Lets create such a test suite in test/ folder (or some other location). It’s a good idea to write some stubs at the beginning to see if everything works well. So lets do this:

void TestTriangleIntegral::testStubPass() {

void TestTriangleIntegral::testStubFail() {

After setting everything up well, two messages should pop out after running those tests:

PASS   : TestSomething::testStubPass()
FAIL!  : TestSomething::testStubFail() 'false' returned FALSE.

Running test suites

QtTest library is used by making a separate executable that runs your tests. If you’d do this by creating another project, you’d have to maintain two lists of source files, libraries, flags etc. I’ll describe the approach I’ve taken to avoid that.

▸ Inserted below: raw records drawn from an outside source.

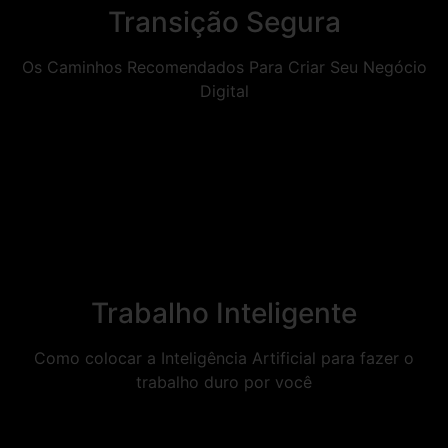
Transição Segura
Os Caminhos Recomendados Para Criar Seu Negócio
Digital
Trabalho Inteligente
Como colocar a Inteligência Artificial para fazer o
trabalho duro por você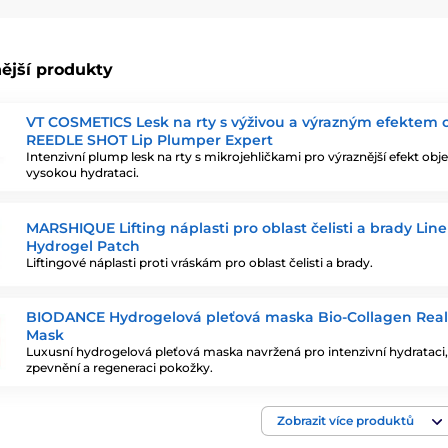
ější produkty
VT COSMETICS Lesk na rty s výživou a výrazným efektem
REEDLE SHOT Lip Plumper Expert
Intenzivní plump lesk na rty s mikrojehličkami pro výraznější efekt ob
vysokou hydrataci.
MARSHIQUE Lifting náplasti pro oblast čelisti a brady Line 
Hydrogel Patch
Liftingové náplasti proti vráskám pro oblast čelisti a brady.
BIODANCE Hydrogelová pleťová maska Bio-Collagen Rea
Mask
Luxusní hydrogelová pleťová maska navržená pro intenzivní hydrataci,
zpevnění a regeneraci pokožky.
Zobrazit více produktů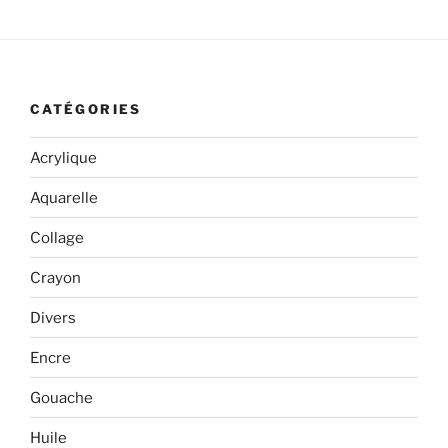
CATÉGORIES
Acrylique
Aquarelle
Collage
Crayon
Divers
Encre
Gouache
Huile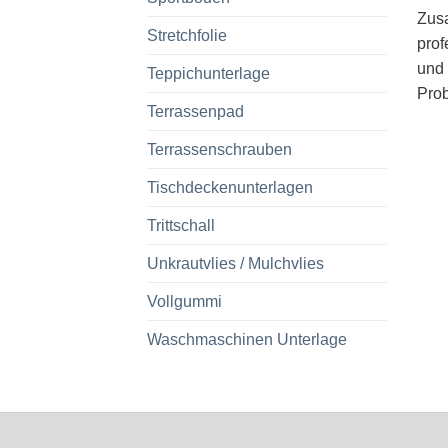
Zusa
Stretchfolie
prof
und 
Teppichunterlage
Prob
Terrassenpad
Terrassenschrauben
Tischdeckenunterlagen
Trittschall
Unkrautvlies / Mulchvlies
Vollgummi
Waschmaschinen Unterlage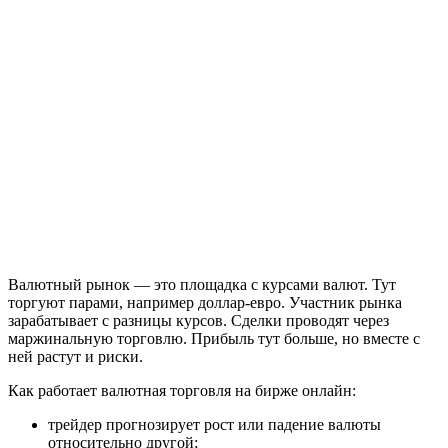
Валютный рынок — это площадка с курсами валют. Тут
торгуют парами, например доллар-евро. Участник рынка
зарабатывает с разницы курсов. Сделки проводят через
маржинальную торговлю. Прибыль тут больше, но вместе с
ней растут и риски.
Как работает валютная торговля на бирже онлайн:
трейдер прогнозирует рост или падение валюты
относительно другой;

The default way is to use QTEST_MAIN macro, but that lets you use just one test suite per executable. Lets use another approach by creating a main() function for tests in test/main.cpp in the following fashion:

#include <QtTest>
#include "testsuite1.h"
#include "testsuite2.h"

int main(int argc, char** argv) {
    QApplication app(argc, argv);

    TestSuite1 testSuite1;
    TestSuite2 testSuite2;
    // multiple test suites can be ran like this
    return QTest::qExec(&testSuite1, argc, argv) |
            QTest::qExec(&testSuite2, argc, argv);

Note usage of “|” instead of “||”. This is in order to run all tests, even if one of test suites failed.

That’d be enough to run a test suite if it was a standalone application. But since we don’t want to maintain two applications, we’ll share the build between them.

Lets create a new Build Configuration to produce unit tests executable while also including to the build all code used in original application. Go to Projects > Build Settings and duplicate your debug configuration naming the new one “Test”. Then go to Build Steps, select qmake step and add additional argument “CONFIG+=test”. “Additional arguments” is a place in which you can define some additional parameters for your build. We’ll be using this together with conditionals in Qt project file (.pro) to create test build.
Note: this step has to be repeated for each checkout of your project, as those settings are stored in “.pro.user” file (which shouldn’t be checked in as it contains machine-specific build information).

QtTest application differs from our application only by using different main function and having additional test suite classes. If you didn’t put much code into your main function (which should have been the case), you should be fine with just removing it from test build. You can use the “test” configuration argument defined earlier to incorporate that. Lets create the test build by:

  • adding QtTest library,
  • renaming our target executable to one with test name (optional),
  • removing original main.cpp file (in order to avoid conflicts),
  • adding sources of our test suites.

Assuming main.cpp contains your original main function, test/main.cpp contains main function for tests and test/testSuite* contain test suites, you can use following code:

test {
    message(Test build)
    QT += testlib
    TARGET = UnitTests

    SOURCES -= main.cpp

    HEADERS += test/testSuite1.h \

    SOURCES += test/main.cpp \
        test/testSuite1.cpp \
} else {
    message(Normal build)

In case of normal build it only displays message. But in case of test (CONFIG+=test) build, it also does changes mentioned above.

Writing test methods

Content of those tests is just like normal test cases – initialize some data, run tested code and check if everything is okay. I won’t go into details – QtTest tutorial elaborates enough on them. Just remember to browse through available macros and use QVERIFY/QVERIFY2 and QCOMPARE instead of Q_ASSERTs. See test/testMathTokenizer.cpp in my example project for examples of test methods themselves. If you want to write more exhaustive tests, have a look at Qt’s data-driven tests. There are also GUI tests, but those work well mainly on widgets, as your main window usually has private access to UI elements.

This setup allows for development in which you often write tests and run them, but is not quite as convenient as to hit some key combination to run your tests and display red/green. Also switching between builds (Debug/Test) is required if you want to alternate between running tests and application. So test-driven development is possible, although requires more work than in other libraries/languages.